▶ **EXERCISE INSTRUCTIONS**: Copy out the lines below that hold the word "Germany".

▶ **DATA PROVIDED**:
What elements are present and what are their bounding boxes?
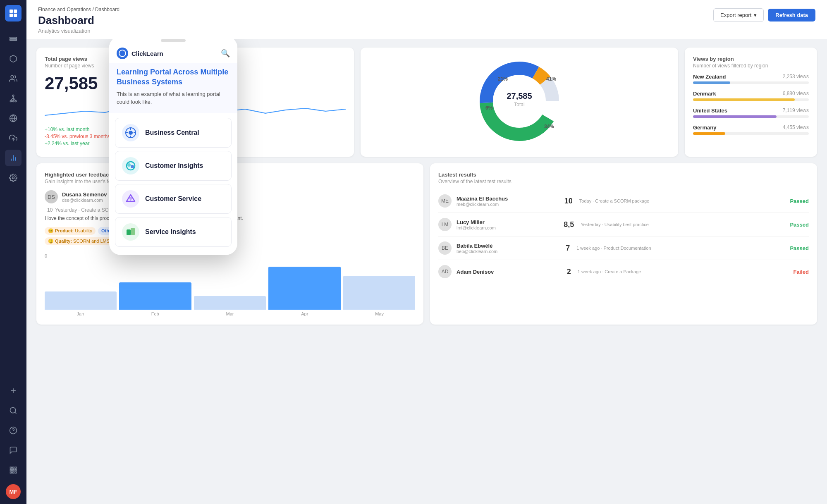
- page-title: Dashboard: [38, 14, 120, 27]
- result-avatar-0: ME: [438, 194, 452, 208]
- mobile-item-icon-cs: [122, 190, 139, 208]
- bar-chart: [45, 260, 415, 310]
- sidebar-item-box[interactable]: [5, 50, 22, 67]
- region-views: 2,253 views: [783, 74, 809, 80]
- svg-rect-31: [10, 469, 12, 471]
- svg-rect-3: [14, 14, 17, 17]
- mobile-logo-icon: [117, 48, 128, 59]
- result-detail-1: Yesterday · Usability best practice: [581, 222, 785, 227]
- export-report-button[interactable]: Export report ▾: [713, 8, 764, 22]
- svg-rect-32: [12, 469, 14, 471]
- svg-rect-59: [131, 228, 135, 235]
- result-item-0: ME Maazina El Bacchus meb@clicklearn.com…: [438, 189, 809, 213]
- mobile-hero-text: This is an example of what a learning po…: [117, 90, 230, 106]
- sidebar-item-users[interactable]: [5, 70, 22, 87]
- region-views: 7,119 views: [783, 107, 809, 114]
- mobile-search-icon[interactable]: 🔍: [221, 49, 230, 58]
- mobile-item-label-bc: Business Central: [145, 129, 199, 136]
- svg-point-48: [129, 131, 133, 135]
- result-avatar-3: AD: [438, 265, 452, 278]
- sidebar-item-chart[interactable]: [5, 150, 22, 166]
- mobile-brand-name: ClickLearn: [131, 50, 163, 57]
- region-name: Germany: [693, 124, 716, 131]
- sidebar-item-plus[interactable]: [5, 382, 22, 399]
- bar-chart-container: 0 Jan Feb Mar Apr: [45, 253, 415, 316]
- result-info-3: Adam Denisov: [457, 269, 562, 275]
- svg-rect-36: [15, 472, 16, 473]
- mobile-item-icon-ci: [122, 157, 139, 174]
- result-email-1: lmi@clicklearn.com: [457, 225, 559, 230]
- svg-text:41%: 41%: [546, 76, 556, 82]
- bar-apr: [268, 267, 340, 310]
- mobile-item-si[interactable]: Service Insights: [115, 217, 232, 247]
- region-item-de: Germany 4,455 views: [693, 124, 809, 135]
- svg-text:Total: Total: [514, 102, 524, 107]
- svg-point-55: [131, 165, 134, 168]
- sidebar-item-help[interactable]: [5, 422, 22, 439]
- bars-container: [45, 264, 415, 310]
- sidebar-item-search[interactable]: [5, 402, 22, 419]
- region-item-us: United States 7,119 views: [693, 107, 809, 118]
- mobile-item-icon-si: [122, 223, 139, 241]
- region-name: United States: [693, 107, 727, 114]
- svg-rect-4: [10, 37, 17, 38]
- user-email: dse@clicklearn.com: [62, 198, 107, 203]
- region-item-nz: New Zealand 2,253 views: [693, 74, 809, 84]
- svg-rect-29: [12, 467, 14, 468]
- svg-rect-7: [12, 95, 14, 96]
- user-avatar[interactable]: MF: [6, 484, 21, 499]
- sidebar-item-chat[interactable]: [5, 442, 22, 459]
- region-item-dk: Denmark 6,880 views: [693, 91, 809, 101]
- svg-point-21: [12, 177, 14, 179]
- mobile-item-label-cs: Customer Service: [145, 195, 201, 203]
- svg-text:27,585: 27,585: [507, 91, 532, 100]
- donut-chart-card: 27,585 Total 41% 34% 6% 21%: [361, 48, 678, 157]
- region-name: New Zealand: [693, 74, 726, 80]
- sidebar: MF: [0, 0, 26, 504]
- region-bar: [693, 81, 730, 84]
- bar-labels: Jan Feb Mar Apr May: [45, 311, 415, 316]
- result-score-0: 10: [564, 197, 573, 205]
- result-info-2: Babila Ebwélé beb@clicklearn.com: [457, 243, 561, 254]
- result-name-3: Adam Denisov: [457, 269, 562, 275]
- svg-point-6: [11, 76, 14, 79]
- result-avatar-2: BE: [438, 241, 452, 255]
- mobile-overlay: ClickLearn 🔍 Learning Portal Across Mult…: [109, 39, 237, 255]
- sidebar-item-layers[interactable]: [5, 31, 22, 47]
- mobile-hero: Learning Portal Across Multiple Business…: [109, 63, 237, 113]
- page-header: Finance and Operations / Dashboard Dashb…: [26, 0, 827, 39]
- sidebar-item-globe[interactable]: [5, 110, 22, 127]
- result-email-0: meb@clicklearn.com: [457, 202, 559, 207]
- svg-rect-0: [10, 10, 13, 13]
- result-info-0: Maazina El Bacchus meb@clicklearn.com: [457, 196, 559, 207]
- svg-rect-5: [10, 39, 17, 41]
- sidebar-item-upload[interactable]: [5, 130, 22, 146]
- region-bar-bg: [693, 115, 809, 118]
- bar-label-apr: Apr: [269, 311, 340, 316]
- results-subtitle: Overview of the latest test results: [438, 179, 809, 184]
- region-card-title: Views by region: [693, 56, 809, 62]
- svg-rect-30: [15, 467, 16, 468]
- dashboard: Total page views Number of page views 27…: [26, 39, 827, 504]
- bar-label-mar: Mar: [194, 311, 266, 316]
- result-item-2: BE Babila Ebwélé beb@clicklearn.com 7 1 …: [438, 236, 809, 260]
- chevron-down-icon: ▾: [754, 12, 757, 18]
- result-email-2: beb@clicklearn.com: [457, 249, 561, 254]
- bar-label-jan: Jan: [45, 311, 116, 316]
- mobile-item-cs[interactable]: Customer Service: [115, 184, 232, 214]
- result-detail-0: Today · Create a SCORM package: [579, 198, 785, 203]
- svg-line-14: [13, 98, 16, 100]
- mobile-item-bc[interactable]: Business Central: [115, 118, 232, 148]
- sidebar-logo[interactable]: [5, 5, 22, 21]
- refresh-data-button[interactable]: Refresh data: [768, 9, 815, 21]
- sidebar-item-hierarchy[interactable]: [5, 90, 22, 107]
- mobile-item-ci[interactable]: Customer Insights: [115, 151, 232, 181]
- mobile-item-icon-bc: [122, 124, 139, 141]
- result-status-0: Passed: [790, 198, 809, 204]
- breadcrumb: Finance and Operations / Dashboard: [38, 7, 120, 12]
- donut-svg: 27,585 Total 41% 34% 6% 21%: [474, 56, 565, 147]
- sidebar-item-settings[interactable]: [5, 170, 22, 186]
- sidebar-item-apps[interactable]: [5, 462, 22, 478]
- svg-rect-10: [15, 100, 16, 102]
- svg-line-12: [11, 98, 13, 100]
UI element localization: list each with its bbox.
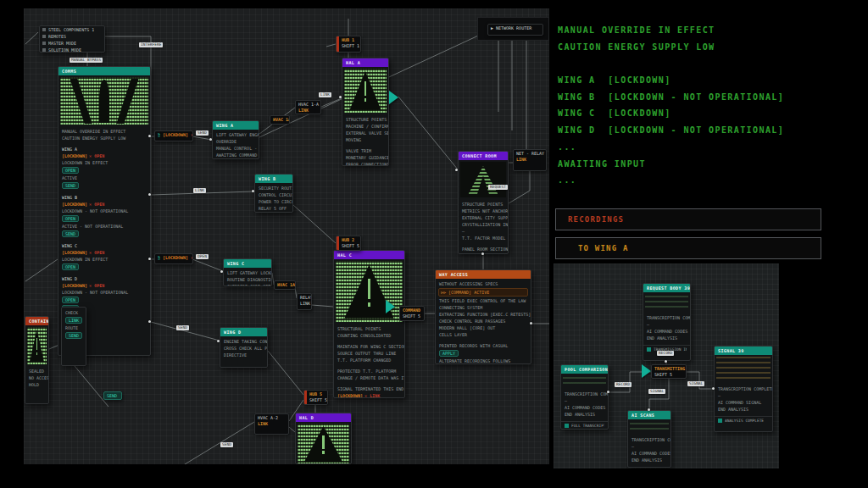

▶ **TASK RESULT**:
- region-name: Germany: [693, 124, 716, 131]
- region-item-de: Germany 4,455 views: [693, 124, 809, 135]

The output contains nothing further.